== DATA FOR THIS TASK

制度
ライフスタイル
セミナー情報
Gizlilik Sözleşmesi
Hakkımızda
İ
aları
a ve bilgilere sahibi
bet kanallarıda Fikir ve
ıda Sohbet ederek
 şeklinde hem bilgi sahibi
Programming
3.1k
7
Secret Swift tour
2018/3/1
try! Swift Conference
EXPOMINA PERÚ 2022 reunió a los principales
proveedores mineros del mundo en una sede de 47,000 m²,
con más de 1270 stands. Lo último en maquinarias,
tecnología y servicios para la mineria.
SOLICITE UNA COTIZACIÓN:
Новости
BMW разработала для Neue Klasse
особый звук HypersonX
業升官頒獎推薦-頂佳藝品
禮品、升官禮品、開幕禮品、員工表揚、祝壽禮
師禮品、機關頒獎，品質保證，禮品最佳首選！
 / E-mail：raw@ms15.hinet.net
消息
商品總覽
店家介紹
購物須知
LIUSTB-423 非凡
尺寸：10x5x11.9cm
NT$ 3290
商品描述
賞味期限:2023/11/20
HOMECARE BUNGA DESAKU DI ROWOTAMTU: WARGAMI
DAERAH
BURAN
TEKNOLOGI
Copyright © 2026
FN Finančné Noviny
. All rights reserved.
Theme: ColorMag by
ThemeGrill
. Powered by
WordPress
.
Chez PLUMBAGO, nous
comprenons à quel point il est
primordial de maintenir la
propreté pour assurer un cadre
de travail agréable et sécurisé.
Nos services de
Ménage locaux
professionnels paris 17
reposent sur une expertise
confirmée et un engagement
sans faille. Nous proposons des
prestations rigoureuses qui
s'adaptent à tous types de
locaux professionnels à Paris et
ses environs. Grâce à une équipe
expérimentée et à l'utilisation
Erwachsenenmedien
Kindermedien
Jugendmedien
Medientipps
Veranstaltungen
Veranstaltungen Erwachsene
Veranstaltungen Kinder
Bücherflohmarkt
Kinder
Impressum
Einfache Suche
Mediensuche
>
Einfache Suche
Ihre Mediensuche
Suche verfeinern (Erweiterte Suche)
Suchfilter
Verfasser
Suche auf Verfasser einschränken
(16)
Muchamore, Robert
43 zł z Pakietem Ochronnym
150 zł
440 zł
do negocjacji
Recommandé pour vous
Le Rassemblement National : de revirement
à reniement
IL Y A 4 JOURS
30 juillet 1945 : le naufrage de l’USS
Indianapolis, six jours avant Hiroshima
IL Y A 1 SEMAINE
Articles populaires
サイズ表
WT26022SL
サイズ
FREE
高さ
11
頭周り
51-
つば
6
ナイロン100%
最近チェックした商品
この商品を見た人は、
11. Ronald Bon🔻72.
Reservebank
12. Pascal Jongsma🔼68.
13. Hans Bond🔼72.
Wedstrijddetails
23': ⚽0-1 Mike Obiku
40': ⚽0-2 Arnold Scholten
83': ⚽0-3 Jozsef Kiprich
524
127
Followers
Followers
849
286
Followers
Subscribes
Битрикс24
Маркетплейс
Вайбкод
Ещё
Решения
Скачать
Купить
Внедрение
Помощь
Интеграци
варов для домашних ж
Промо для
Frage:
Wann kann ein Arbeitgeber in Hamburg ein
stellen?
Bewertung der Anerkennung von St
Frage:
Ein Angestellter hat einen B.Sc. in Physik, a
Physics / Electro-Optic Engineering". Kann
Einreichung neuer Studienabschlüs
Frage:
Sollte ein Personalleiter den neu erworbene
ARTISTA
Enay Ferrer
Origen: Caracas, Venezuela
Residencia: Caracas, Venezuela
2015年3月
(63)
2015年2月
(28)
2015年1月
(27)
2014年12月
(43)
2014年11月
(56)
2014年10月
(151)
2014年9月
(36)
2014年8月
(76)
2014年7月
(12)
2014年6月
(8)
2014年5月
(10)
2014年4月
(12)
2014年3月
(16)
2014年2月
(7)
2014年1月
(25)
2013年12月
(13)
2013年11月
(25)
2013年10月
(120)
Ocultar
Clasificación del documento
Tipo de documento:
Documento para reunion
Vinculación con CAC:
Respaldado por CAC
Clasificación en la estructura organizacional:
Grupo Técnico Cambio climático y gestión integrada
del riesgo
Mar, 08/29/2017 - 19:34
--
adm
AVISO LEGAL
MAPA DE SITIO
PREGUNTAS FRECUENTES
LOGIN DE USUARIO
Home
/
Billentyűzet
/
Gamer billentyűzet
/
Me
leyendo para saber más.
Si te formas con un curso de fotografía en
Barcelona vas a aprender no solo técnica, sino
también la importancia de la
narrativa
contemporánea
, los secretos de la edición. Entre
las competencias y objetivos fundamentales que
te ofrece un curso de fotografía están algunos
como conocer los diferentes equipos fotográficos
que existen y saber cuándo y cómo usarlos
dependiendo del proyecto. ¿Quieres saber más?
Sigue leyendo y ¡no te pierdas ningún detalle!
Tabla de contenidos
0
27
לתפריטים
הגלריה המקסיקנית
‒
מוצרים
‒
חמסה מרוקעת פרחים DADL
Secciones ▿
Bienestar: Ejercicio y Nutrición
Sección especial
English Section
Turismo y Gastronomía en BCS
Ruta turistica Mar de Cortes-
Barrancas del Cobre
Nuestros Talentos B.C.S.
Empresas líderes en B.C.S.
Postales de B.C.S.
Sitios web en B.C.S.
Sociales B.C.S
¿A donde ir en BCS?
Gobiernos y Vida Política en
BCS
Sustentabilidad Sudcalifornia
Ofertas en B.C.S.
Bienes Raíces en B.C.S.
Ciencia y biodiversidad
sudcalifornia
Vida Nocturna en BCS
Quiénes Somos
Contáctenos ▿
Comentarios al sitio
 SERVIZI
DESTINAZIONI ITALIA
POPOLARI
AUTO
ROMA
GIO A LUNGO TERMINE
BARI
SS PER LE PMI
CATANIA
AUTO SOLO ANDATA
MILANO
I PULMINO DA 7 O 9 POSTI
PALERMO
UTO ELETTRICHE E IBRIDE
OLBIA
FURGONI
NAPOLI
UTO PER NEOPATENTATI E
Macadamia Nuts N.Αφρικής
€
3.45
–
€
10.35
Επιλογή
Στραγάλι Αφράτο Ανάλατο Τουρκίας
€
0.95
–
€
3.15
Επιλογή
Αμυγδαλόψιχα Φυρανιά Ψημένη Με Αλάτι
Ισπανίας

====

Please output the line that contains "Αμυγδαλόψιχα Φυρανιά Ψημένη Με Αλάτι" and every line after it in the entries above, exactly, and nothing more.

→ ANSWER:
Αμυγδαλόψιχα Φυρανιά Ψημένη Με Αλάτι
Ισπανίας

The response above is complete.